Saved data entries:

- Opening Delimiter -

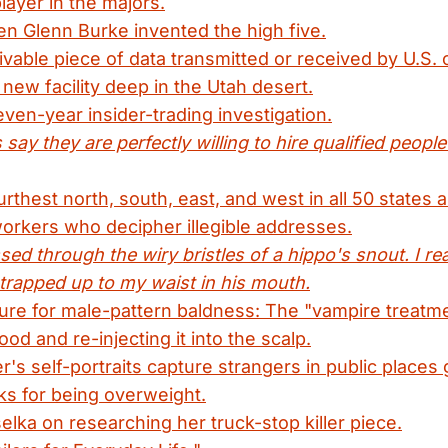
layer in the majors.
n Glenn Burke invented the high five.
vable piece of data transmitted or received by U.S. c
 new facility deep in the Utah desert.
even-year insider-trading investigation.
say they are perfectly willing to hire qualified peopl
thest north, south, east, and west in all 50 states an
orkers who decipher illegible addresses.
ed through the wiry bristles of a hippo's snout. I rea
trapped up to my waist in his mouth.
cure for male-pattern baldness: The "vampire treatm
ood and re-injecting it into the scalp.
's self-portraits capture strangers in public places 
ks for being overweight.
lka on researching her truck-stop killer piece.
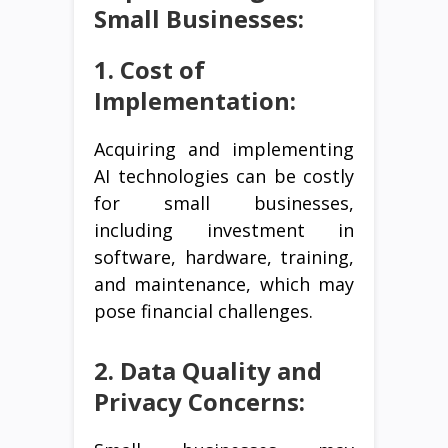
Small Businesses:
1. Cost of
Implementation:
Acquiring and implementing
AI technologies can be costly
for small businesses,
including investment in
software, hardware, training,
and maintenance, which may
pose financial challenges.
2. Data Quality and
Privacy Concerns:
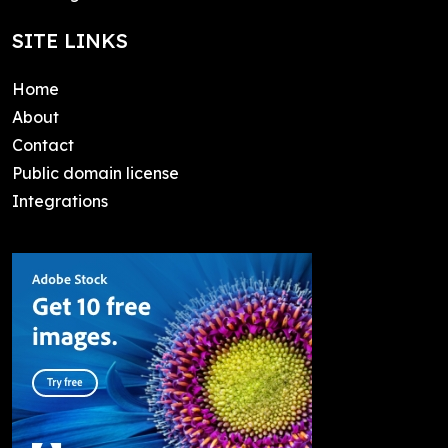
SITE LINKS
Home
About
Contact
Public domain license
Integrations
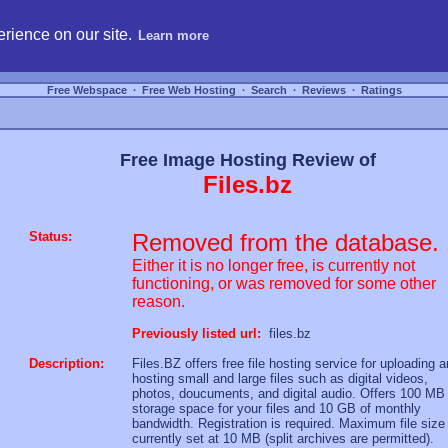
hosting, compare free webspace, and search free webhosting service providers to get
rience on our site.
Learn more
Free Webspace
∙
Free Web Hosting
∙
Search
∙
Reviews
∙
Ratings
Free Image Hosting Review of
Files.bz
Status:
Removed from the database.
Either it is no longer free, is currently not
functioning, or was removed for some other
reason.
Previously listed url:
files.bz
Description:
Files.BZ offers free file hosting service for uploading 
hosting small and large files such as digital videos,
photos, doucuments, and digital audio. Offers 100 MB
storage space for your files and 10 GB of monthly
bandwidth. Registration is required. Maximum file size 
currently set at 10 MB (split archives are permitted).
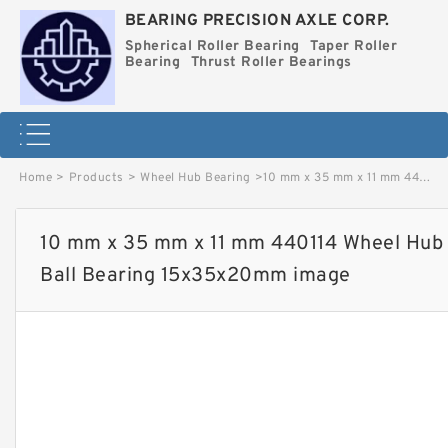
BEARING PRECISION AXLE CORP.
Spherical Roller Bearing
Taper Roller
Bearing
Thrust Roller Bearings
Home
>
Products
>
Wheel Hub Bearing
>
10 mm x 35 mm x 11 mm 440114 Wheel Hub Bearing / Angular Contact Ball Bearing 15x35x20mm image
10 mm x 35 mm x 11 mm 440114 Wheel Hub 
Ball Bearing 15x35x20mm image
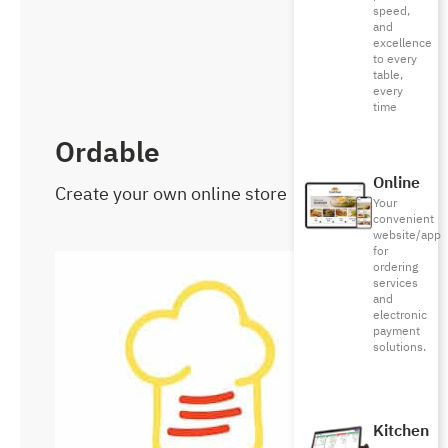
speed,
and
excellence
to every
table,
every
time
Ordable
Online
Create your own online store
Your
convenient
website/app
for
ordering
services
and
electronic
payment
solutions.
Kitchen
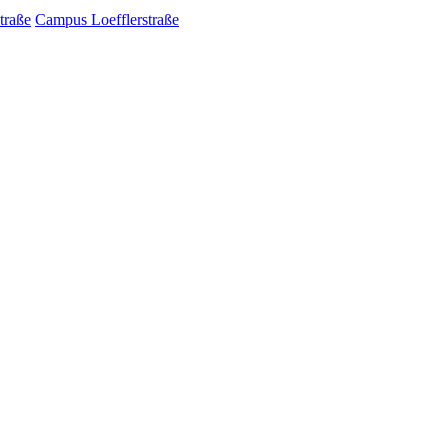
traße
Campus Loefflerstraße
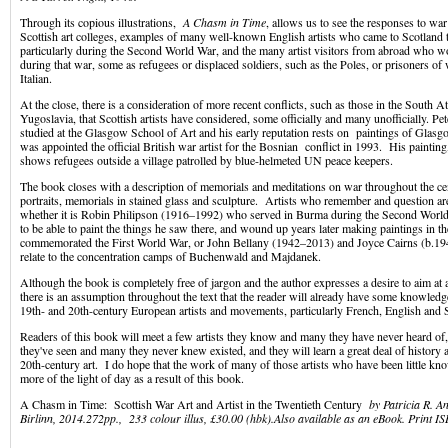
Through its copious illustrations,
A Chasm in Time
, allows us to see the responses to war 
Scottish art colleges, examples of many well-known English artists who came to Scotland to
particularly during the Second World War, and the many artist visitors from abroad who 
during that war, some as refugees or displaced soldiers, such as the Poles, or prisoners o
Italian.
At the close, there is a consideration of more recent conflicts, such as those in the South At
Yugoslavia, that Scottish artists have considered, some officially and many unofficially. 
studied at the Glasgow School of Art and his early reputation rests on paintings of Glas
was appointed the official British war artist for the Bosnian conflict in 1993. His paintin
shows refugees outside a village patrolled by blue-helmeted UN peace keepers.
The book closes with a description of memorials and meditations on war throughout the c
portraits, memorials in stained glass and sculpture. Artists who remember and question are, 
whether it is Robin Philipson (1916–1992) who served in Burma during the Second Worl
to be able to paint the things he saw there, and wound up years later making paintings in t
commemorated the First World War, or John Bellany (1942–2013) and Joyce Cairns (b.1
relate to the concentration camps of Buchenwald and Majdanek.
Although the book is completely free of jargon and the author expresses a desire to aim at 
there is an assumption throughout the text that the reader will already have some knowle
19th- and 20th-century European artists and movements, particularly French, English and S
Readers of this book will meet a few artists they know and many they have never heard of,
they've seen and many they never knew existed, and they will learn a great deal of history
20th-century art. I do hope that the work of many of those artists who have been little kn
more of the light of day as a result of this book.
A Chasm in Time: Scottish War Art and Artist in the Twentieth Century
by
Patricia R. A
Birlinn, 2014.272pp., 233 colour illus, £30.00 (hbk).
Also available as an eBook. Print
IS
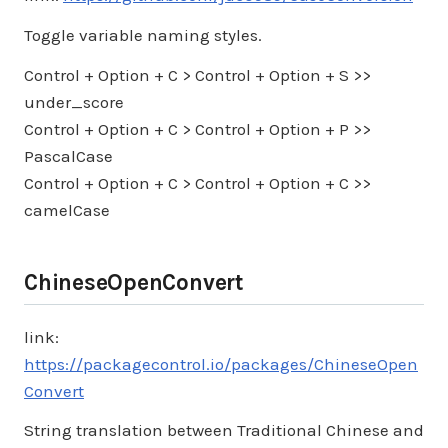
Toggle variable naming styles.
Control + Option + C > Control + Option + S >>
under_score
Control + Option + C > Control + Option + P >>
PascalCase
Control + Option + C > Control + Option + C >>
camelCase
ChineseOpenConvert
link:
https://packagecontrol.io/packages/ChineseOpen
Convert
String translation between Traditional Chinese and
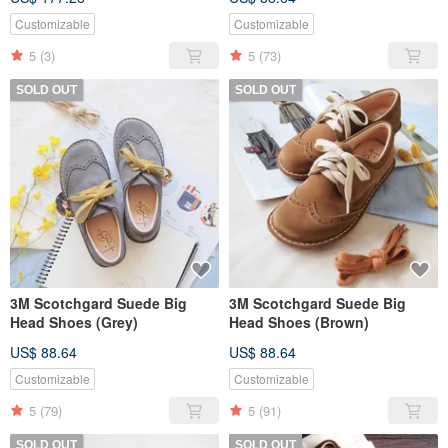
Customizable
Customizable
5
(3)
5
(73)
SOLD OUT
SOLD OUT
3M Scotchgard Suede Big
3M Scotchgard Suede Big
Head Shoes (Grey)
Head Shoes (Brown)
US$ 88.64
US$ 88.64
Customizable
Customizable
5
(79)
5
(91)
SOLD OUT
SOLD OUT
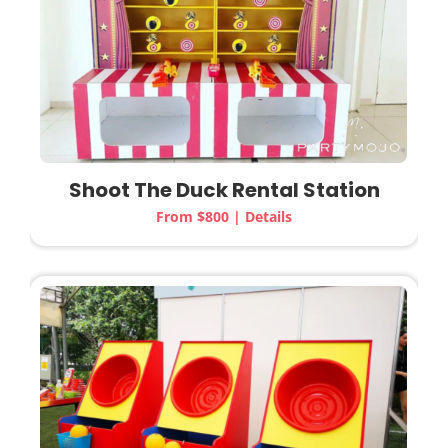
Shoot The Duck Rental Station
From $800 | Details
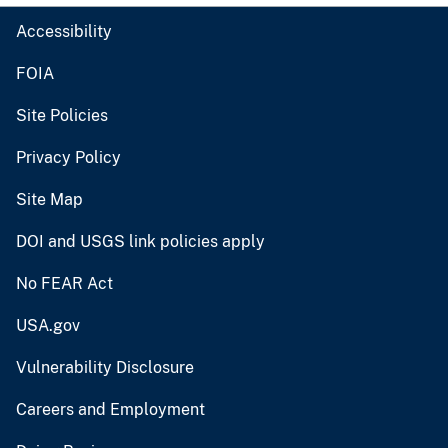
Accessibility
FOIA
Site Policies
Privacy Policy
Site Map
DOI and USGS link policies apply
No FEAR Act
USA.gov
Vulnerability Disclosure
Careers and Employment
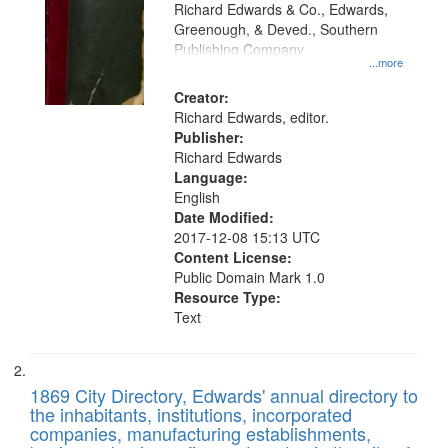
that
Richard Edwards & Co., Edwards,
match
Greenough, & Deved., Southern
your
Publishing Company
...more
search
Creator:
criteria
Richard Edwards, editor.
Publisher:
Richard Edwards
Language:
English
Date Modified:
2017-12-08 15:13 UTC
Content License:
Public Domain Mark 1.0
Resource Type:
Text
1869 City Directory, Edwards' annual directory to
the inhabitants, institutions, incorporated
companies, manufacturing establishments,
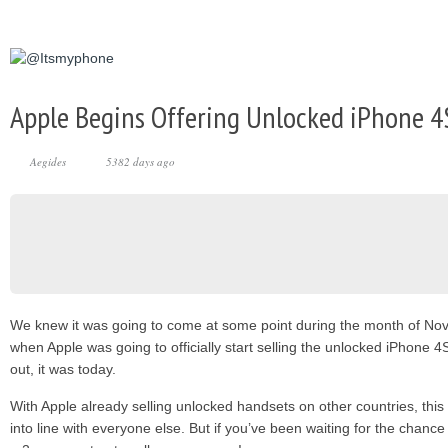
Apple Begins Offering Unlocked iPhone 4S
Aegides
5382 days ago
We knew it was going to come at some point during the month of No
when Apple was going to officially start selling the unlocked iPhone 4
out, it was today.
With Apple already selling unlocked handsets on other countries, this 
into line with everyone else. But if you’ve been waiting for the chanc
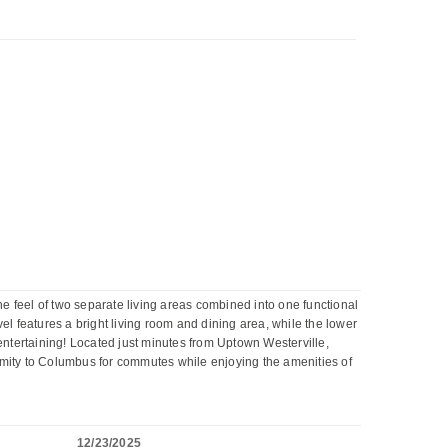
he feel of two separate living areas combined into one functional
vel features a bright living room and dining area, while the lower
d entertaining! Located just minutes from Uptown Westerville,
imity to Columbus for commutes while enjoying the amenities of
12/23/2025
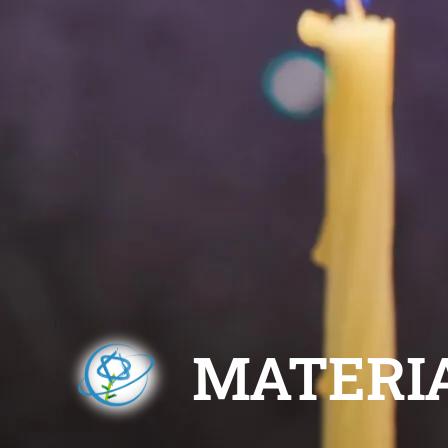
MATERI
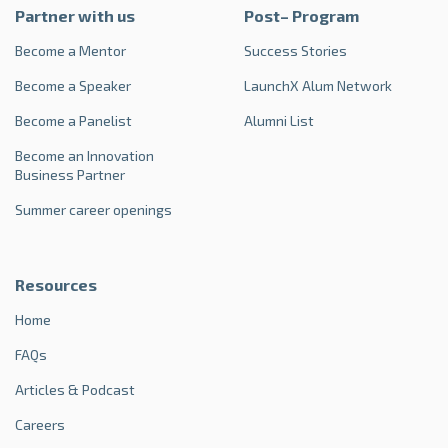
Partner with us
Post– Program
Become a Mentor
Success Stories
Become a Speaker
LaunchX Alum Network
Become a Panelist
Alumni List
Become an Innovation
Business Partner
Summer career openings
Resources
Home
FAQs
Articles & Podcast
Careers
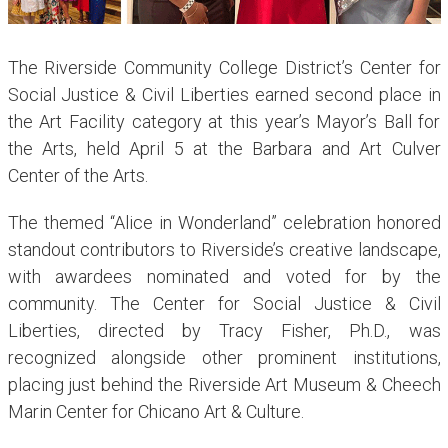
The Riverside Community College District’s Center for
Social Justice & Civil Liberties earned second place in
the Art Facility category at this year’s Mayor’s Ball for
the Arts, held April 5 at the Barbara and Art Culver
Center of the Arts.
The themed “Alice in Wonderland” celebration honored
standout contributors to Riverside’s creative landscape,
with awardees nominated and voted for by the
community. The Center for Social Justice & Civil
Liberties, directed by Tracy Fisher, Ph.D., was
recognized alongside other prominent institutions,
placing just behind the Riverside Art Museum & Cheech
Marin Center for Chicano Art & Culture.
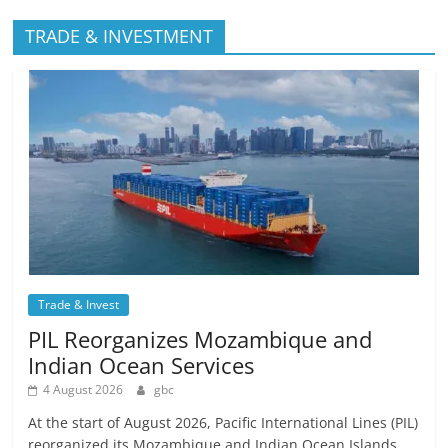
TRADE & INVESTMENT
Trade & Invest
PIL Reorganizes Mozambique and
Indian Ocean Services
4 August 2026
gbc
At the start of August 2026, Pacific International Lines (PIL)
reorganized its Mozambique and Indian Ocean Islands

- Closing Delimiter -

## Problem:
Nothing but the lines above from the line with "and maintenance, which may" up to and including the line with "Contact Ball Bearing 15x35x20mm image" should be returned, exactly as written and without pictures.

## Written answer:
and maintenance, which may
pose financial challenges.
2. Data Quality and
Privacy Concerns:
SITE LINKS
Home
About
Contact
Public domain license
Integrations
hosting, compare free webspace, and search free webhosting service providers to get
rience on our site.
Learn more
Free Webspace
∙
Free Web Hosting
∙
Search
∙
Reviews
∙
Ratings
Free Image Hosting Review of
Files.bz
Status:
Removed from the database.
Either it is no longer free, is currently not
functioning, or was removed for some other
reason.
Previously listed url:
files.bz
Description:
Files.BZ offers free file hosting service for uploading 
hosting small and large files such as digital videos,
photos, doucuments, and digital audio. Offers 100 MB
storage space for your files and 10 GB of monthly
bandwidth. Registration is required. Maximum file size 
currently set at 10 MB (split archives are permitted).
BEARING PRECISION AXLE CORP.
Spherical Roller Bearing
Taper Roller
Bearing
Thrust Roller Bearings
Home
>
Products
>
Wheel Hub Bearing
>
10 mm x 35 mm x 11 mm 440114 Wheel Hub Bearing / Angular Contact Ball Bearing 15x35x20mm image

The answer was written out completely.